Don’t think about it

“When you’re fired up for a marathon, you have all this adrenaline going through you, you’re a bit edgy, little things may upset you that normally wouldn’t, because you’re just so focussed on the big day. The marathon is something you spend a lot of energy preparing for. Then the big day finally arrives: you’re like Jeff Horn hopping into the ring. A marathon is no different. There is a fair bit of pressure. The night before, as cliche as it sounds, most people aren’t going to sleep much because they’re thinking about the next day. So just be prepared for that.
“Looking back on my career, it did start to get the better of me in my elite career, the race day: the anxiety, adrenaline … I often found I was a little bit wasted by the time I got to the start line. So I invented a bit of a trapdoor in my brain so that if any thoughts of the race started circling around or entered my mind about the marathon, I’d just close the door and think about something else; the implications of thinking about it would start to engulf me and make me feel anxious. When you’re out on your solo long runs or whatever, THAT is when you think about it.”

And don’t talk about it

“I used to travel with Steve Moneghetti and those guys, Deek … We’d run events like World Cross Country, Commonwealth Games. We never used to talk about running.

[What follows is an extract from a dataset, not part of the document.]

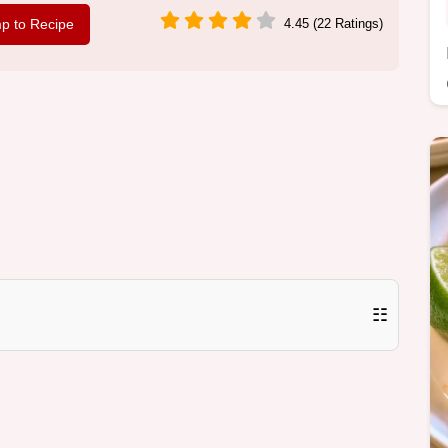
p to Recipe
4.45 (22 Ratings)
☷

We’d socialise on the days leading in, on the morning of, but not once would I have had a conversation with any of them about what they were going to do in the race or how they were feeling about it or whatever. In a way, we were just sort-of chatting about general crap. Just taking our minds away from what was about to come. We’d play cards, muck around, do stupid kids’ stuff … grown adults acting like kids. What we were actually doing was trying to take our minds off what we were about to get into. We all knew deep down that once that gun went off, we were into it. That’s when the mongrel comes out. That’s when you put everything into play.”